WA does not warrant that Software will operate uninterrupted, or that it will be free from minor defects or errors that do not materially affect its performance, or that the applications contained therein are designed to meet all of Customer's requirements. WA DISCLAIMS ALL OTHER WARRANTIES, EXPRESS OR IMPLIED, INCLUDING, WITHOUT LIMITATION, ANY IMPLIED WARRANTIES OF MERCHANTABILITY OR FITNESS FOR A PARTICULAR PURPOSE.
Each party shall maintain in confidence all confidential information of the other party identified by such party as commercially sensitive, proprietary, confidential, or trade secret, whether or not marked “confidential” or other similar legend, and shall not disclose such confidential information to any third party at any time except to those of its personnel or agents as are necessary in connection with such party’s activities as contemplated by this Agreement and who are bound by confidentiality obligations with such party at least as restrictive as those contained herein. In maintaining the confidentiality of the confidential information of the other party, each party shall exercise the same degree of care that it exercises to prevent the unauthorized use, dissemination, or publication of its own confidential information and in no event less than a reasonable degree of care. Both parties shall ensure that each of its personnel and agents holds in confidence and makes no use of the confidential information of the other party for any purposes other than those permitted under this Agreement or otherwise required by law.

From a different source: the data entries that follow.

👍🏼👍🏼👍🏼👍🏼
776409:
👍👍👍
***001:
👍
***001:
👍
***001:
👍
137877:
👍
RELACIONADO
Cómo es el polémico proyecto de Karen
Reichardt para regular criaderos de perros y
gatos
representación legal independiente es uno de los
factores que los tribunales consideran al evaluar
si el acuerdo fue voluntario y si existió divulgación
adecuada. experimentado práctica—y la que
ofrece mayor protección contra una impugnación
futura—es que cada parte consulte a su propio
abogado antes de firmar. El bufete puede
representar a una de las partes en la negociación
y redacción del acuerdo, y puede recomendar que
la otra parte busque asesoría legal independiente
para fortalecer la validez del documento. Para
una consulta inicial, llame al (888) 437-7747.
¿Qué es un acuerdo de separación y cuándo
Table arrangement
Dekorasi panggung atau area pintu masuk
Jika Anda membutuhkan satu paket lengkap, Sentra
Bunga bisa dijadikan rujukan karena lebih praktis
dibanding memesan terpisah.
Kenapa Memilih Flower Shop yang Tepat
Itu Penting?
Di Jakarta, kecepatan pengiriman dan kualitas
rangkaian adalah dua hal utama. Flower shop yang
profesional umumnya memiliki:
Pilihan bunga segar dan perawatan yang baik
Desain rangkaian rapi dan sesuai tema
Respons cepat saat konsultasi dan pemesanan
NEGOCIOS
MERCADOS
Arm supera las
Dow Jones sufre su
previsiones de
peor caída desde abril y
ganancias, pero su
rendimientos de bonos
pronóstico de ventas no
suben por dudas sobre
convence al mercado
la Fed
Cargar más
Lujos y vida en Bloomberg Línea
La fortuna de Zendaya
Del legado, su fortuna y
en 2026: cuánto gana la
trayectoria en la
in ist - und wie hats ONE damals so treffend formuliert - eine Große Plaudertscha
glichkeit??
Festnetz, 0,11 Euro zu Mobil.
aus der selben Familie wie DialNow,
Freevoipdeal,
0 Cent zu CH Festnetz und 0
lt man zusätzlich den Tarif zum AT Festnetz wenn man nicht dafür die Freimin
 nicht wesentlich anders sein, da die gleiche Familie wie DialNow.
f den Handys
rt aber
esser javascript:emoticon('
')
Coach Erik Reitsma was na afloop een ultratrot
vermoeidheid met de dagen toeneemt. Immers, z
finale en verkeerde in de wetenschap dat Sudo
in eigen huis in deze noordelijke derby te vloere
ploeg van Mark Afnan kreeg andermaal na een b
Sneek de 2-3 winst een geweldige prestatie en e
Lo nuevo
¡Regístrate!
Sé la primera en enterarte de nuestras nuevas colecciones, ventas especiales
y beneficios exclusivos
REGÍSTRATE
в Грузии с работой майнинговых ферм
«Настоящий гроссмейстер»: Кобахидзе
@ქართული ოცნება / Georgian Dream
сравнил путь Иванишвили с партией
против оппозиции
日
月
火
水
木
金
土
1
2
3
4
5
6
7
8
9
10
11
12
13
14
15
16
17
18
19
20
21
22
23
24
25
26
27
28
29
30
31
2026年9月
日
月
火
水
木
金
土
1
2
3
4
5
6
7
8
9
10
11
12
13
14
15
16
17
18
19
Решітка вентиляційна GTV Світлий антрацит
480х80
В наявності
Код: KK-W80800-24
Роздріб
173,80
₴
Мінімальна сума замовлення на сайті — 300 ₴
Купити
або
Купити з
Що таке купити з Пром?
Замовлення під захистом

Neither party shall reverse engineer, disassemble, or decompile any products, prototypes, software, or other tangible objects that embody confidential information of the other party.
NEITHER PARTY SHALL BE LIABLE TO THE OTHER IN ANY AMOUNT FOR SPECIAL, INCIDENTAL, CONSEQUENTIAL, OR INDIRECT DAMAGES, LOSS OF GOODWILL OR BUSINESS PROFITS, WORK STOPPAGE, DATA LOSS, COMPUTER FAILURE OR MALFUNCTION, OR EXEMPLARY OR PUNITIVE DAMAGES RESULTING FROM ANY DEFAULT IN PERFORMANCE OF THIS AGREEMENT. NOT BY WAY OF LIMITATION TO THE FOREGOING, NEITHER PARTY WILL BE LIABLE TO THE OTHER PARTY FOR DIRECT DAMAGES RESULTING FROM ANY DEFAULT IN PERFORMANCE OF THIS AGREEMENT IN AN AMOUNT GREATER THAN THE FEE FOR SERVICES PAYABLEBY CUSTOMER FOR THE 12-MONTH PERIODPRECEDING THE DATE SUCH DAMAGES OCCURRED.
This Agreement including, without limitation, as to arbitration and as to injunctive and provisional relief shall be solely governed by and interpreted in accordance with the laws of the State of New York without regard to principles of conflicts of laws, whether designated by federal or state laws, and in all instances without regard to the United Nations Convention on Contracts for the International Sale of Goods. Any controversy or claim arising out of or relating to this Agreement, or the breach thereof, shall be determined by arbitration administered by the American Arbitration Association in accordance with its International Arbitration Rules. The number of arbitrators shall be three, the place of arbitration shall be New York, New York, and the language(s) of the arbitration shall be English.
Any delay or nonperformance of any provision of this Agreement (other than payment of fees for Services due hereunder) caused by conditions beyond the reasonable control of the performing party shall not constitute a breach of this Agreement, and the time for performance of such provision, if any, shall be deemed to be extended for a period equal to the duration of the conditions preventing performance. The provision of Services hereunder is limited to Customer; This Agreement may be modified only in a writing signed by both parties. This Agreement shall prevail over any additional, conflicting, or inconsistent terms and conditions that may appear on any purchase order or other document furnished by Customer to WA.
Customer acknowledges that the terms and conditions of this Agreement were explained by WA and Customer understands and agrees that if this Agreement is not purchased, any services or replacement parts required after expiration of the standard warranty for devices purchased by Customer will be furnished to Customer at WA's standard pricing.